Participatory Democracy in the Era of COVID-19
May 20, 2020 | By Hollie Russon Gilman
The U.S. response to COVID-19 has demonstrated the fault lines of democracy. COVID-19, like all crises, disproportionately affects communities long marginalized in America, and is a reminder that our democracy’s political inequalities stem from and exacerbate other societal inequalities. In Milwaukee for example, ProPublica reports that Black Americans make up over 80% of fatalities from COVID-19, despite accounting for a quarter of the county population.
COVID-19 strips bare the structural conditions that showcase our country’s democratic, political, and economic inequalities. In my recently co-authored book Civic Power: Rebuilding American Democracy in an Era of Crisis, with Sabeel Rahman, President of Demos, we argue that we need to genuinely empower people in order to rebuild our democracy. We need to build a more participatory governance centered on people, especially women and communities of color, which have been structurally excluded from having a political voice. This is the moment for building the democracy of the future.
On May 11, 2020, Hollie Russon Gilman hosted a webinar on her most recent book, “Civic Power: Rebuilding American Democracy in an Era of Crisis.” Watch and learn more of her insights.
Too often civic engagement is merely a public relations campaign or people are not meaningfully engaged in decision making. This kind of lip-service civic engagement runs the risk of further alienating communities and increasing the two-way trust deficit in the United States. Public officials are worried about engaging the public for fear of criticism or rebuke, and community members, especially those in vulnerable communities, are rightly mistrustful of the government’s intentions. On the local level, there is often an opportunity for deepening engagement and there are lower levels of mistrust.
What does rebuilding civic power look like in this moment of crisis?
First, it requires building multi-racial, multi-ethnic models of organizing which empower new leadership. Take Coworker.org, a platform for organizing non-union workers. Coworker.org has seen dramatic increases in workers using the platform to organize, demanding basic health and safety protections from their employers. This has included Instacart and grocery workers who deliver food, often without PPE and putting their health and safety at risk. Across the country, we are seeing organizations tap into the power of grassroots communities to empower workers, build new models for engagement, and pushing for policy reform.

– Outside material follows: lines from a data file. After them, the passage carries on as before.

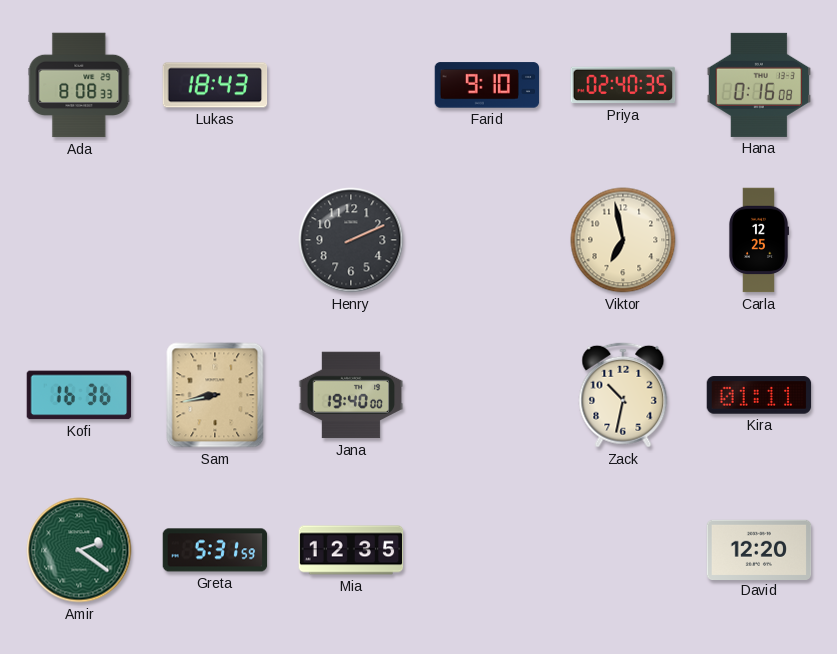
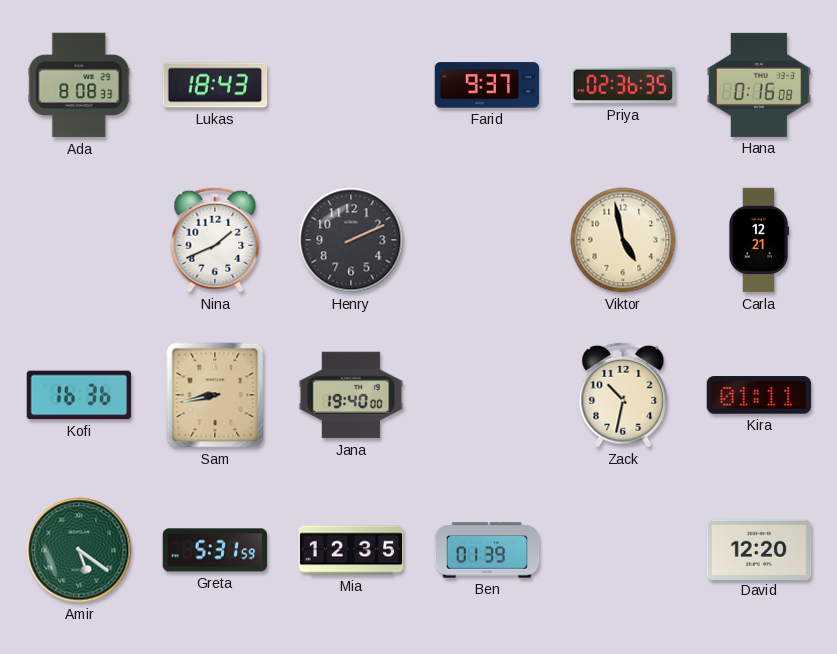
Farid: 9:10 -> 9:37
Priya: 02:40 -> 02:36
Nina: none -> 1:41
Viktor: 6:58 -> 4:58
Carla: 12:25 -> 12:21
Amir: 2:21 -> 5:21
Ben: none -> 01:39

Building new organizing models requires reducing the barriers to entry so that new voices can be empowered. It requires investing in a new-generation of leadership and ensuring we create robust fellowship, training, and mentorship opportunities to ensure more diverse leadership to build and organize civic power.
Second, building civic power requires empowering community residents with their government in new ways. We are already seeing communities work together in new ways during this crisis, Several cities are experimenting with new forms of public engagement reducing the barriers to entry and enabling online engagement. From Miami, Florida to Brentwood, Tennessee, public officials are leveraging digital technology to enable more direct communication and participation between residents and their public officials.
Communities are also self-organizing to find innovative solutions to reinvigorate civic life. Madison, Wisconsin’s clerk is partnering with the Madison Public Library to temporarily convert book drops into absentee ballot dropboxes. Libraries are already closed, so the book drops are being exclusively used for ballots. This is a creative way to use existing resources.
Ultimately, we need to build models of governance which provide a two-way mechanism for residents to be involved in their day-to-day of their democracy. Democratic participation should not be confined to every 2 or 4 years of voting. But rather we need to tap into the expertise of on-the-ground communities to re-design and innovative on policy.
This is a process which will not occur quickly, but rather it requires investing in the more durable, lasting infrastructure of democracy to build the institutional structures which support, retain, and train talent.
Hollie Russon Gilman, Beeck Center Fellow, is a political scientist and a Fellow at New America and teaches at Columbia University.